Exercise brief -
Your answer must be the lines from the first record through the line that contains "𝐀𝐖𝐈 ⇱ ComKay", copied exactly and without any pictures.

[Page images and extracted text]

------------------------------------------------------------

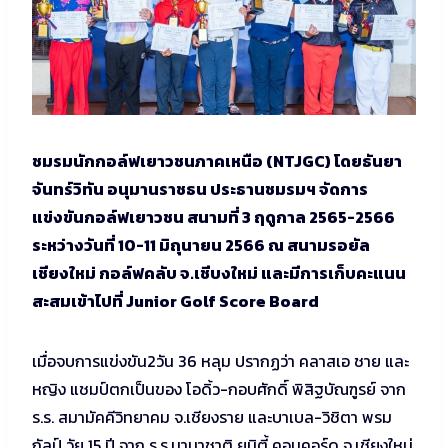
ชมรมนักกอล์ฟเยาวชนภาคเหนือ (NTJGC) โดยธันยา
จันทร์วิทัน อนุมานราชธน ประธานชมรมฯ จัดการ
แข่งขันกอล์ฟเยาวชน สนามที่ 3 ฤดูกาล 2565-2566
ระหว่างวันที่ 10-11 มิถุนายน 2566 ณ สนามรอยัล
เชียงใหม่ กอล์ฟคลับ จ.เชีบงใหม่ และมีการเก็บคะแนน
สะสมเข้าไปที่ Junior Golf Score Board
เมื่อจบการแข่งขัน2วัน 36 หลุม ปรากฏว่า คลาสเอ ชาย และ
หญิง แชมป์ตกเป็นของ โอดิ้ว-กอบศักดิ์ พิสิฐบัณฑูรย์ จาก
ร.ร. สมามัคคีวิทยาคม จ.เชียงราย และบาเบล-วิชิตา พรม
กัลป์ วัย 15 ปี จาก ร.ร.นานาชาติ ยูนิตี้ คอนคอร์ด จ.เชียงใหม่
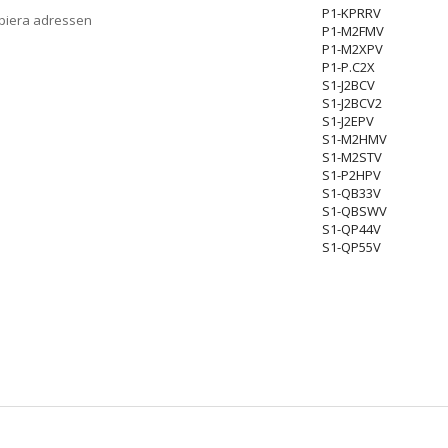
P1-KPRRV
opiera adressen
P1-M2FMV
P1-M2XPV
P1-P.C2X
S1-J2BCV
S1-J2BCV2
S1-J2EPV
S1-M2HMV
S1-M2STV
S1-P2HPV
S1-QB33V
S1-QBSWV
S1-QP44V
S1-QP55V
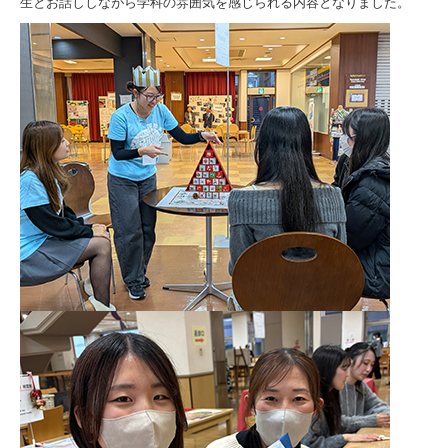
生とお話ししながら学科の雰囲気を感じられる内容となりました。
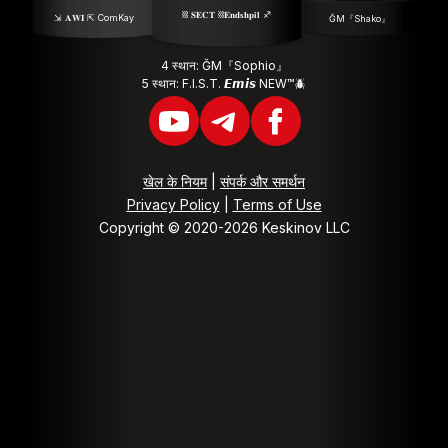
⛓ 𝐒𝐄𝐂𝐓 ⛓𝐄𝐧𝐝𝐬𝐡𝐩𝐢𝐥 ♐️
⇲ 𝐀𝐖𝐈 ⇱ ComKay
ĞM『Shako』
4 स्थान: ĞM『Sophio』
5 स्थान: F.I.S.T. 𝙀𝙢𝙞𝙨 NEW™🪲
खेल के नियम
|
संपर्क और समर्थन
Privacy Policy
|
Terms of Use
Copyright © 2020-2026 Keskinov LLC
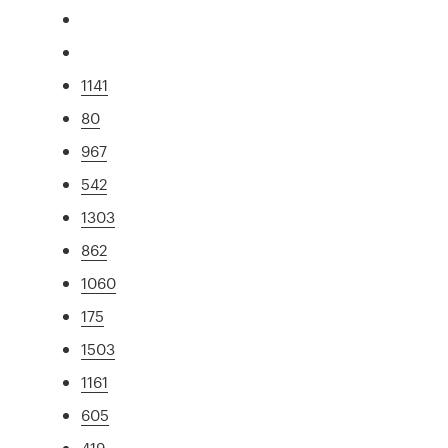
1141
80
967
542
1303
862
1060
175
1503
1161
605
419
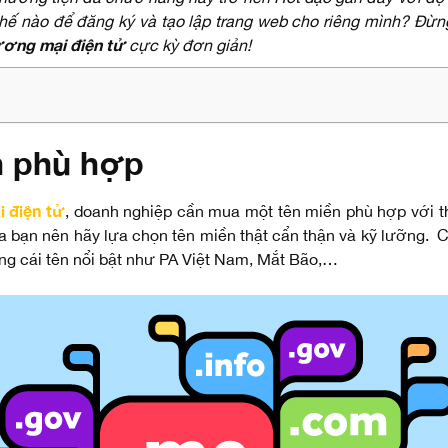
ế nào để đăng ký và tạo lập trang web cho riêng mình? Đừng
ơng mại điện tử
cực kỳ đơn giản!
n phù hợp
 điện tử
, doanh nghiệp cần mua một tên miền phù hợp với t
 của bạn nên hãy lựa chọn tên miền thật cẩn thận và kỹ lưỡng.
ững cái tên nổi bật như PA Việt Nam, Mắt Bão,…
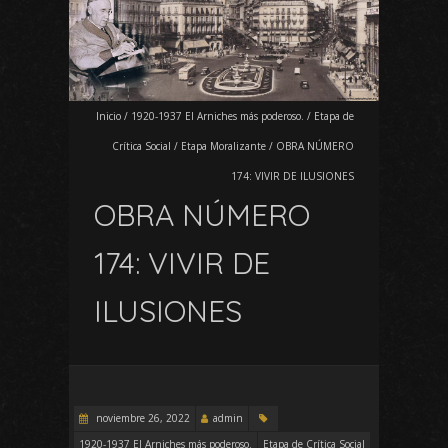
Inicio
/
1920-1937 El Arniches más poderoso.
/
Etapa de
Crítica Social
/
Etapa Moralizante
/
OBRA NÚMERO
174: VIVIR DE ILUSIONES
OBRA NÚMERO
174: VIVIR DE
ILUSIONES
noviembre 26, 2022
admin
1920-1937 El Arniches más poderoso.
Etapa de Crítica Social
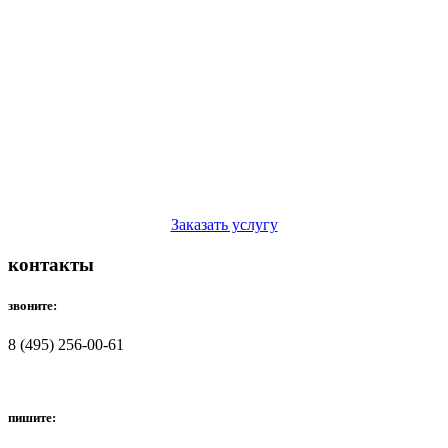
Заказать услугу
контакты
звоните:
8 (495) 256-00-61
пишите:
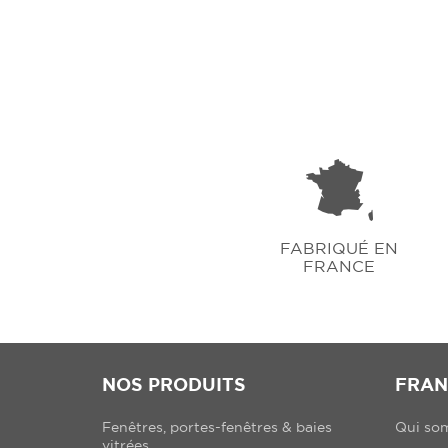
FABRIQUÉ EN
FRANCE
NOS PRODUITS
FRAN
Fenêtres, portes-fenêtres & baies
Qui so
vitrées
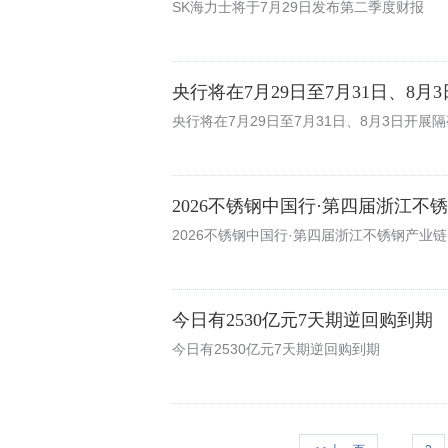
SK海力士将于7月29日发布第二季度财报
央行将在7月29日至7月31日、8
央行将在7月29日至7月31日、8月3日开展
2026不锈钢中国行·第四届浙江不
2026不锈钢中国行·第四届浙江不锈钢产业链
今日有2530亿元7天期逆回购到期
今日有2530亿元7天期逆回购到期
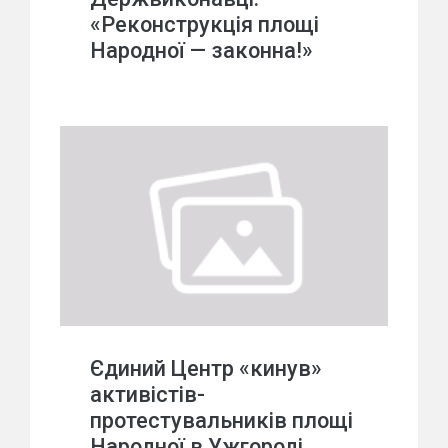
«Реконструкція площі
Народної — законна!»
Єдиний Центр «кинув»
активістів-
протестувальників площі
Народної в Ужгороді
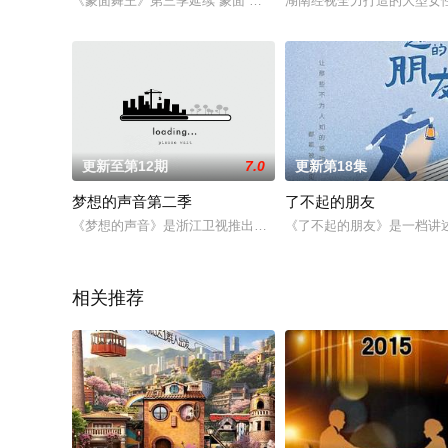
《蒙面舞王》第三季延续“蒙面 竞演 竞猜”模式，邀请专业舞者、
湖南经视全力打造的大型女
更新至第12期
7.0
更新第18集
梦想的声音第二季
了不起的朋友
《梦想的声音》是浙江卫视推出的原创音乐圆梦节目，由浙江卫视
《了不起的朋友》是一档讲
相关推荐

------------------------------------------------------------

Solution -
ชมรมนักกอล์ฟเยาวชนภาคเหนือ (NTJGC) โดยธันยา
จันทร์วิทัน อนุมานราชธน ประธานชมรมฯ จัดการ
แข่งขันกอล์ฟเยาวชน สนามที่ 3 ฤดูกาล 2565-2566
ระหว่างวันที่ 10-11 มิถุนายน 2566 ณ สนามรอยัล
เชียงใหม่ กอล์ฟคลับ จ.เชีบงใหม่ และมีการเก็บคะแนน
สะสมเข้าไปที่ Junior Golf Score Board
เมื่อจบการแข่งขัน2วัน 36 หลุม ปรากฏว่า คลาสเอ ชาย และ
หญิง แชมป์ตกเป็นของ โอดิ้ว-กอบศักดิ์ พิสิฐบัณฑูรย์ จาก
ร.ร. สมามัคคีวิทยาคม จ.เชียงราย และบาเบล-วิชิตา พรม
กัลป์ วัย 15 ปี จาก ร.ร.นานาชาติ ยูนิตี้ คอนคอร์ด จ.เชียงใหม่
P1-KPRRV
opiera adressen
P1-M2FMV
P1-M2XPV
P1-P.C2X
S1-J2BCV
S1-J2BCV2
S1-J2EPV
S1-M2HMV
S1-M2STV
S1-P2HPV
S1-QB33V
S1-QBSWV
S1-QP44V
S1-QP55V
生とお話ししながら学科の雰囲気を感じられる内容となりました。
⛓ 𝐒𝐄𝐂𝐓 ⛓𝐄𝐧𝐝𝐬𝐡𝐩𝐢𝐥 ♐️
⇲ 𝐀𝐖𝐈 ⇱ ComKay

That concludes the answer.